Search term "контент": work out how many lines of the data below contain it, and answer with that number alone.
Study material Block Start
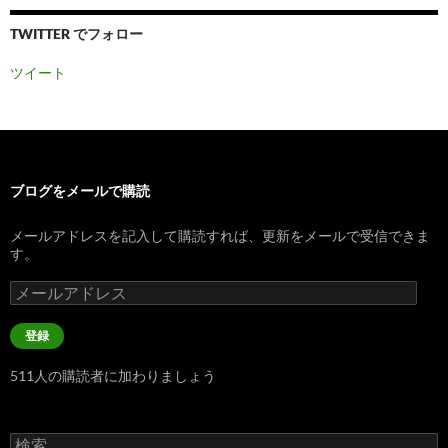
TWITTER でフォロー
ツイート
ブログをメールで購読
メールアドレスを記入して購読すれば、更新をメールで受信できま
す。
メ
ー
ル
登録
ア
ド
511人の購読者に加わりましょう
レ
ス
検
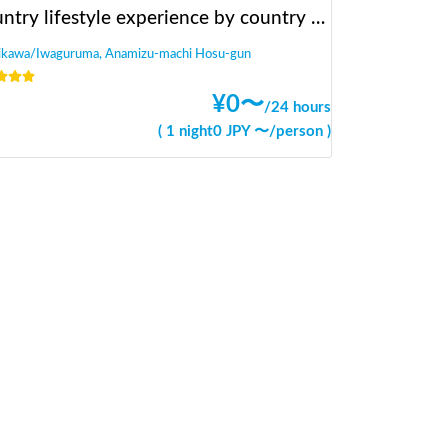
Country lifestyle experience by country backpacker
hikawa/Iwaguruma, Anamizu-machi Hosu-gun
¥
0
〜
/
24 hours
(
1 night
0
JPY 〜
/
person
)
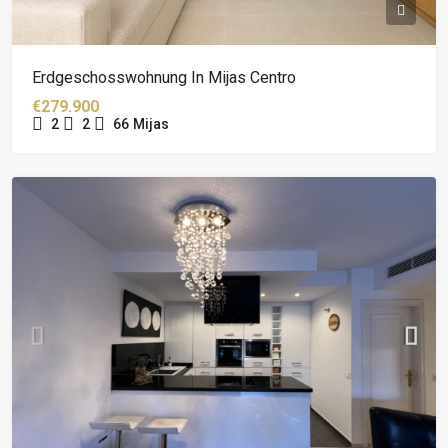
Erdgeschosswohnung In Mijas Centro
€279.900
2
2
66
Mijas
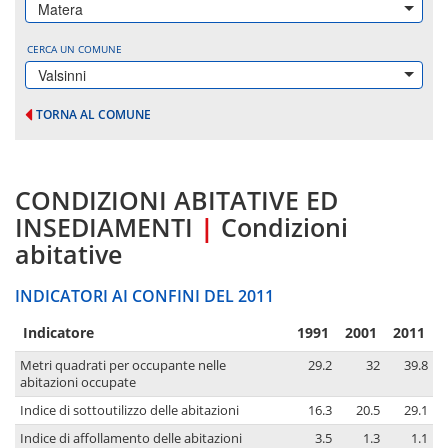
Matera
CERCA UN COMUNE
Valsinni
TORNA AL COMUNE
CONDIZIONI ABITATIVE ED
INSEDIAMENTI
|
Condizioni
abitative
INDICATORI AI CONFINI DEL 2011
Indicatore
1991
2001
2011
Metri quadrati per occupante nelle
29.2
32
39.8
abitazioni occupate
Indice di sottoutilizzo delle abitazioni
16.3
20.5
29.1
Indice di affollamento delle abitazioni
3.5
1.3
1.1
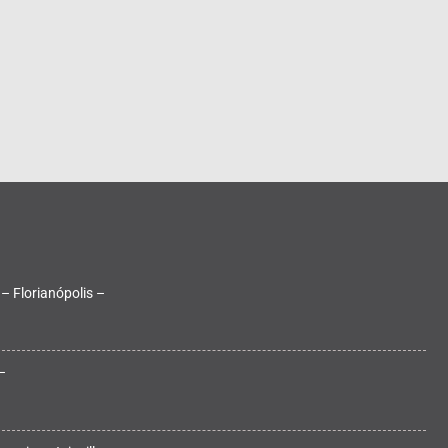
 – Florianópolis –
–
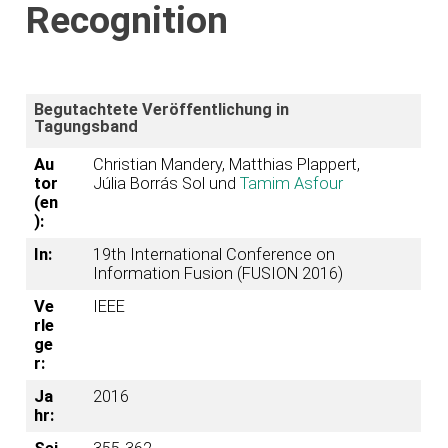
Recognition
Begutachtete Veröffentlichung in
Tagungsband
Au
Christian Mandery, Matthias Plappert,
tor
Júlia Borrás Sol und
Tamim Asfour
(en
):
In:
19th International Conference on
Information Fusion (FUSION 2016)
Ve
IEEE
rle
ge
r:
Ja
2016
hr:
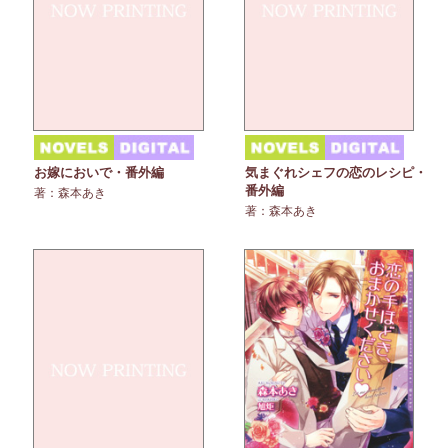
お嫁においで・番外編
気まぐれシェフの恋のレシピ・
番外編
著：森本あき
著：森本あき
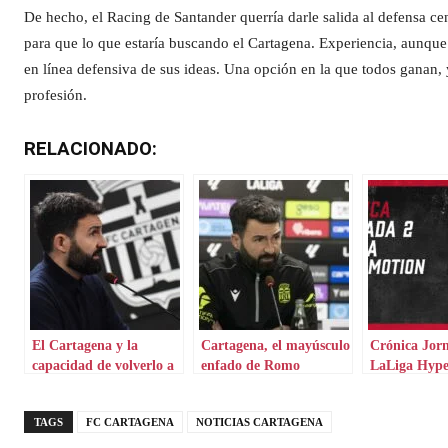
De hecho, el Racing de Santander querría darle salida al defensa ce
para que lo que estaría buscando el Cartagena. Experiencia, aunque
en línea defensiva de sus ideas. Una opción en la que todos ganan, y
profesión.
RELACIONADO:
El Cartagena y la
Cartagena, el mayúsculo
Crónica Jor
capacidad de volverlo a
enfado de Romo
LaLiga Hyp
hacer
TAGS
FC CARTAGENA
NOTICIAS CARTAGENA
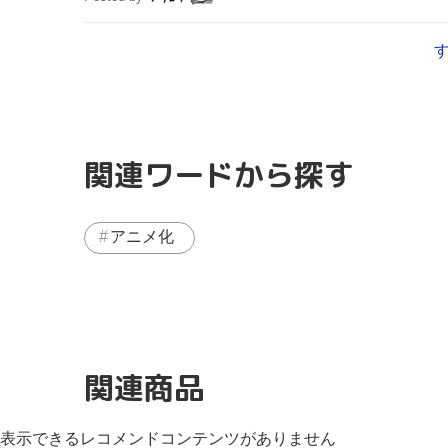
関連ワードから探す
アニメ化
関連商品
表示できるレコメンドコンテンツがありません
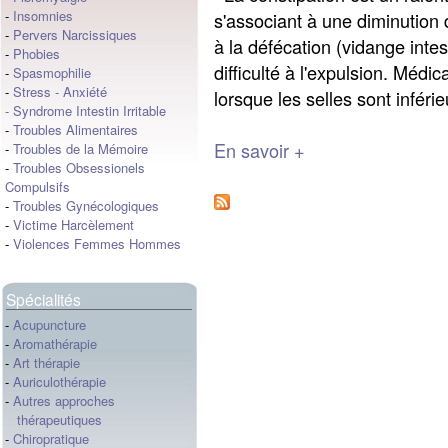
-
Insomnies
s'associant à une diminution 
-
Pervers Narcissiques
à la défécation (vidange inte
-
Phobies
difficulté à l'expulsion. Médic
-
Spasmophilie
-
Stress
-
Anxiété
lorsque les selles sont inféri
-
Syndrome Intestin Irritable
-
Troubles Alimentaires
En savoir +
-
Troubles de la Mémoire
-
Troubles Obsessionels
Compulsifs
-
Troubles Gynécologiques
-
Victime Harcèlement
-
Violences Femmes Hommes
Spécialités
-
Acupuncture
-
Aromathérapie
-
Art thérapie
-
Auriculothérapie
-
Autres approches
thérapeutiques
-
Chiropratique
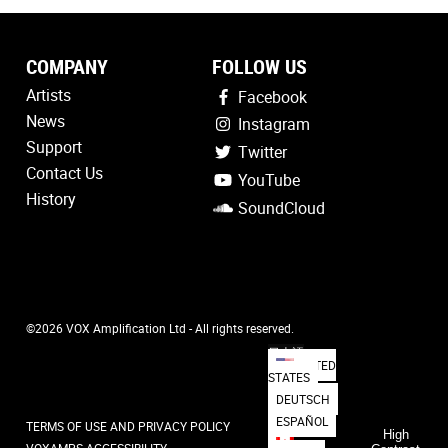
COMPANY
FOLLOW US
Artists
Facebook
News
Instagram
Support
Twitter
Contact Us
YouTube
History
SoundCloud
©2026 VOX Amplification Ltd - All rights reserved.
日本語
UNITED
STATES
DEUTSCH
ESPAÑOL
TERMS OF USE AND PRIVACY POLICY
High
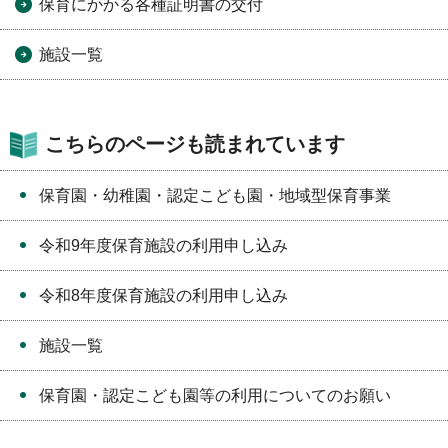
保育にかかる各種証明書の交付
施設一覧
こちらのページも読まれています
保育園・幼稚園・認定こども園・地域型保育事業
令和9年度保育施設の利用申し込み
令和8年度保育施設の利用申し込み
施設一覧
保育園・認定こども園等の利用についてのお願い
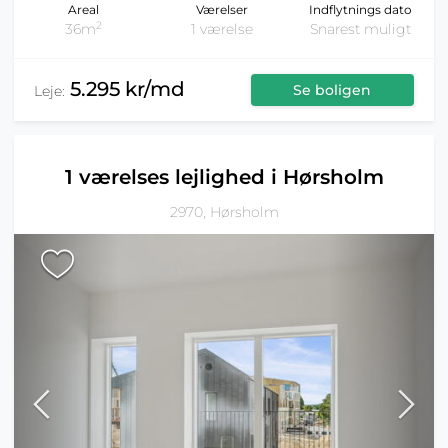
Areal
Værelser
Indflytnings dato
2
36m
1 værelse
Snarest muligt
5.295 kr/md
Se boligen
Leje:
1 værelses lejlighed i Hørsholm
2970, Hørsholm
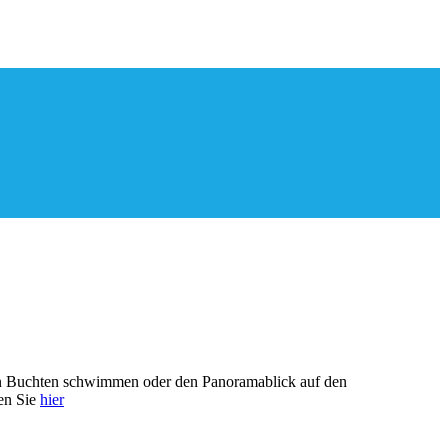
einen Buchten schwimmen oder den Panoramablick auf den
en Sie
hier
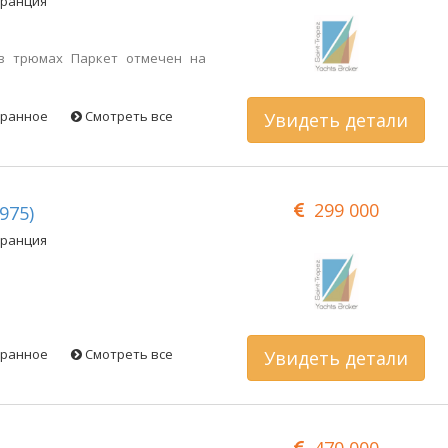
Франция
в трюмах Паркет отмечен на
бранное
Смотреть все
Увидеть детали
299 000
975)
Франция
бранное
Смотреть все
Увидеть детали
470 000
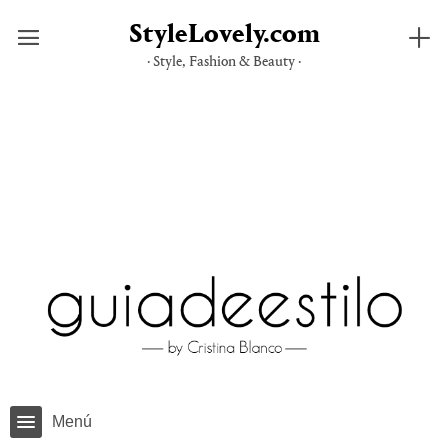
StyleLovely.com
· Style, Fashion & Beauty ·
Saltar
al
contenido
Menú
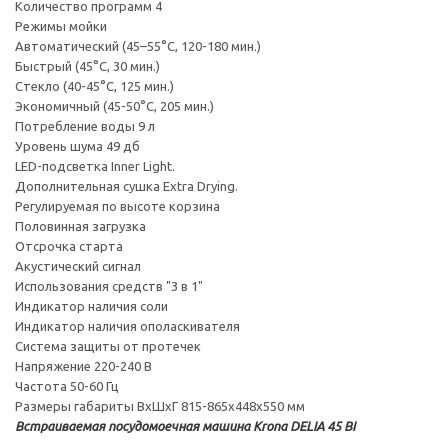
Количество программ 4
Режимы мойки
Автоматический (45–55°C, 120-180 мин.)
Быстрый (45°С, 30 мин.)
Стекло (40-45°С, 125 мин.)
Экономичный (45-50°С, 205 мин.)
Потребление воды 9 л
Уровень шума 49 дб
LED-подсветка Inner Light.
Дополнительная сушка Extra Drying.
Регулируемая по высоте корзина
Половинная загрузка
Отсрочка старта
Акустический сигнал
Использования средств "3 в 1"
Индикатор наличия соли
Индикатор наличия ополаскивателя
Система защиты от протечек
Напряжение 220-240 В
Частота 50-60 Гц
Размеры габариты ВхШхГ 815-865х448х550 мм
Встраиваемая посудомоечная машина Krona DELIA 45 BI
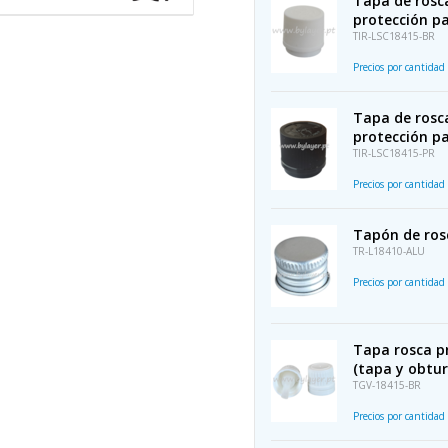
Tapa de rosc
protección pa
TIR-LSC18415-BR
Precios por cantidad
Tapa de rosc
protección pa
TIR-LSC18415-PR
Precios por cantidad
Tapón de rosc
TR-L18410-ALU
Precios por cantidad
Tapa rosca p
(tapa y obtur
TGV-18415-BR
Precios por cantidad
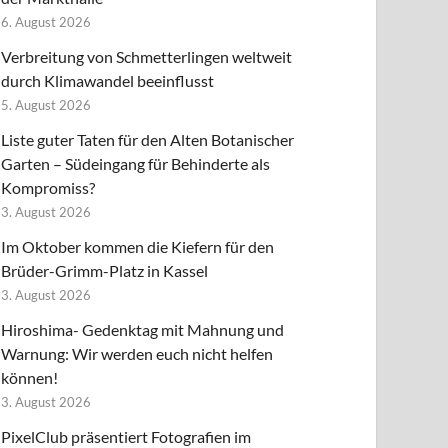
6. August 2026
Verbreitung von Schmetterlingen weltweit
durch Klimawandel beeinflusst
5. August 2026
Liste guter Taten für den Alten Botanischer
Garten – Südeingang für Behinderte als
Kompromiss?
3. August 2026
Im Oktober kommen die Kiefern für den
Brüder-Grimm-Platz in Kassel
3. August 2026
Hiroshima- Gedenktag mit Mahnung und
Warnung: Wir werden euch nicht helfen
können!
3. August 2026
PixelClub präsentiert Fotografien im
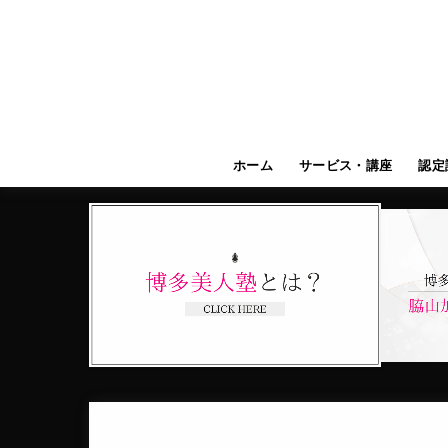
ホーム
サービス・講座
認定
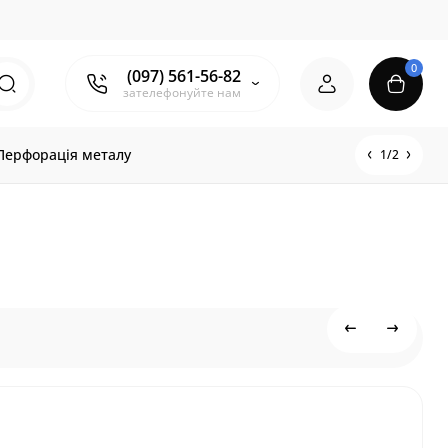
0
(097) 561-56-82
зателефонуйте нам
Перфорація металу
1/2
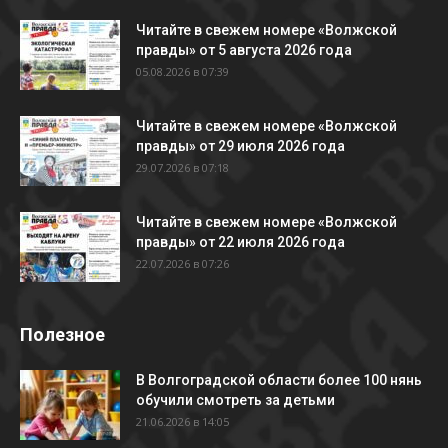
Читайте в свежем номере «Волжской
правды» от 5 августа 2026 года
05.08.2026 в 07:39
Читайте в свежем номере «Волжской
правды» от 29 июля 2026 года
29.07.2026 в 07:18
Читайте в свежем номере «Волжской
правды» от 22 июля 2026 года
22.07.2026 в 07:26
Полезное
В Волгоградской области более 100 нянь
обучили смотреть за детьми
21.06.2026 в 14:05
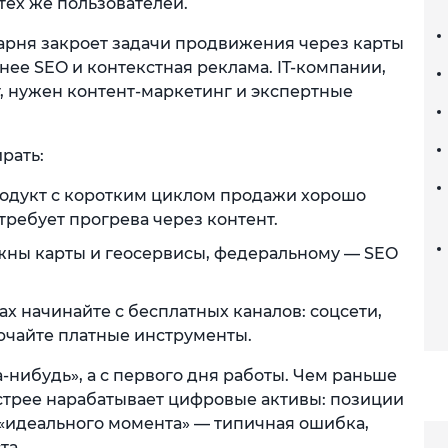
тех же пользователей.
арня закроет задачи продвижения через карты
ее SEO и контекстная реклама. IT-компании,
, нужен контент-маркетинг и экспертные
рать:
одукт с коротким циклом продажи хорошо
ребует прогрева через контент.
жны карты и геосервисы, федеральному — SEO
х начинайте с бесплатных каналов: соцсети,
лючайте платные инструменты.
нибудь», а с первого дня работы. Чем раньше
ыстрее нарабатывает цифровые активы: позиции
 «идеального момента» — типичная ошибка,
та.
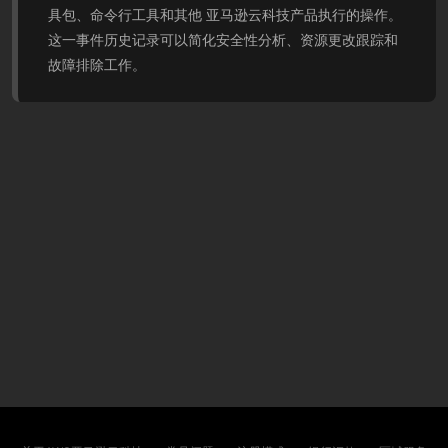
具包、命令行工具和其他 亚马逊云科技产品执行的操作。
这一事件历史记录可以简化安全性分析、资源更改跟踪和
故障排除工作。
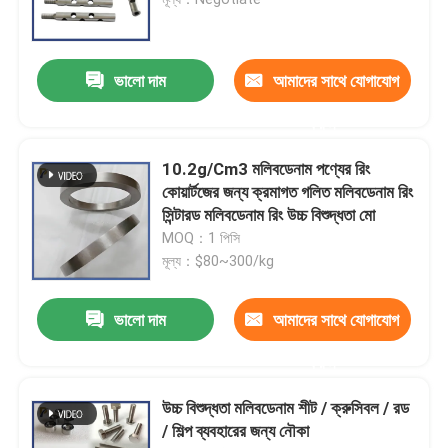
টংস্টেন তামার খাদ
ভালো দাম
আমাদের সাথে যোগাযোগ
মলিবডেনাম কপার খাদ
করুন
10.2g/Cm3 মলিবডেনাম পণ্যের রিং
মলিবডেনাম ইলেক্ট্রোড
কোয়ার্টজের জন্য ক্রমাগত গলিত মলিবডেনাম রিং
সিন্টারড মলিবডেনাম রিং উচ্চ বিশুদ্ধতা মো
MOQ：1 পিসি
টংস্টেন পণ্য
মূল্য：$80~300/kg
মলিবডেনাম পণ্য
ভালো দাম
আমাদের সাথে যোগাযোগ
করুন
ট্যান্টালিয়াম পণ্য
উচ্চ বিশুদ্ধতা মলিবডেনাম শীট / ক্রুসিবল / রড
/ শিল্প ব্যবহারের জন্য নৌকা
নিওবিয়াম পণ্য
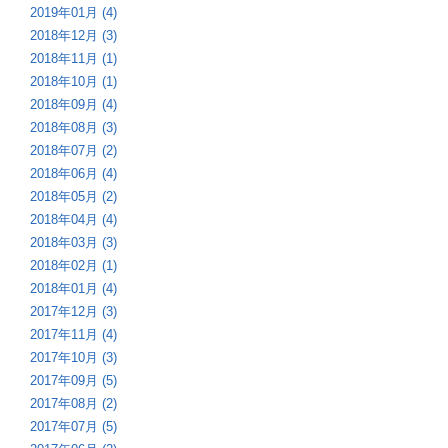
2019年01月 (4)
2018年12月 (3)
2018年11月 (1)
2018年10月 (1)
2018年09月 (4)
2018年08月 (3)
2018年07月 (2)
2018年06月 (4)
2018年05月 (2)
2018年04月 (4)
2018年03月 (3)
2018年02月 (1)
2018年01月 (4)
2017年12月 (3)
2017年11月 (4)
2017年10月 (3)
2017年09月 (5)
2017年08月 (2)
2017年07月 (5)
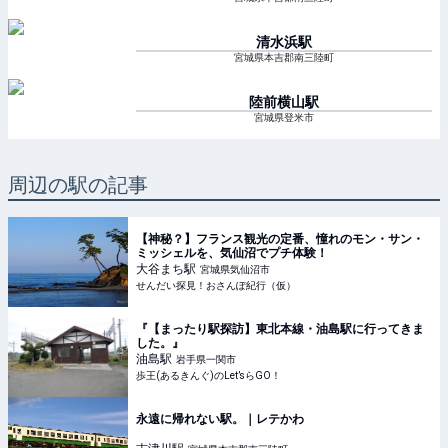
清水浜
駅
宮城県本吉郡南三陸町
陸前横山
駅
宮城県登米市
周辺の駅の記事
【神秘？】フランス観光の定番、憧れのモン・サン・
ミッシェルを、気仙沼でプチ体験！
大谷まち
駅
宮城県気仙沼市
せんだい探見！おさんぽ紀行（仮）
『【まったり駅探訪】東北本線・油島駅に行ってきま
した。』
油島
駅
岩手県一関市
歩王(あるきんぐ)のLet’sらGO！
永遠に帰れない駅。｜レテかわ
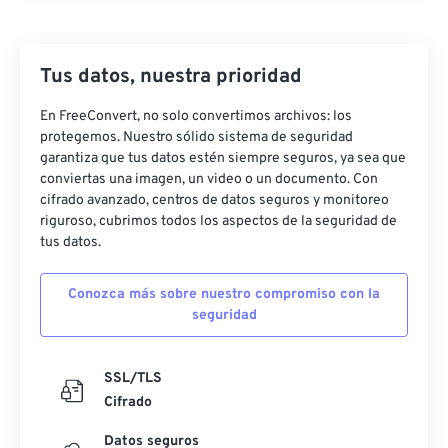
Tus datos, nuestra prioridad
En FreeConvert, no solo convertimos archivos: los
protegemos. Nuestro sólido sistema de seguridad
garantiza que tus datos estén siempre seguros, ya sea que
conviertas una imagen, un video o un documento. Con
cifrado avanzado, centros de datos seguros y monitoreo
riguroso, cubrimos todos los aspectos de la seguridad de
tus datos.
Conozca más sobre nuestro compromiso con la
seguridad
SSL/TLS
Cifrado
Datos seguros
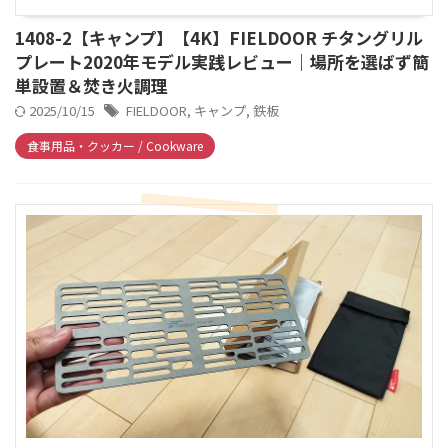
1408-2【キャンプ】【4K】FIELDOOR チタングリル
プレート2020年モデル実践レビュー｜場所を選ばず簡
単設置＆焚き火調理
2025/10/15
FIELDOOR
,
キャンプ
,
鉄板
食事用品・クッカー / Cookware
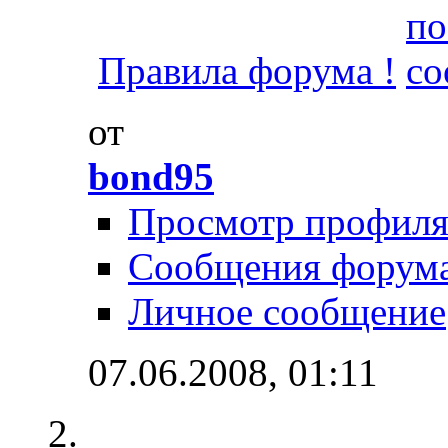
Правила форума !
от
bond95
Просмотр профил
Сообщения форум
Личное сообщение
07.06.2008,
01:11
Study material Block End
Response to this exercise –
2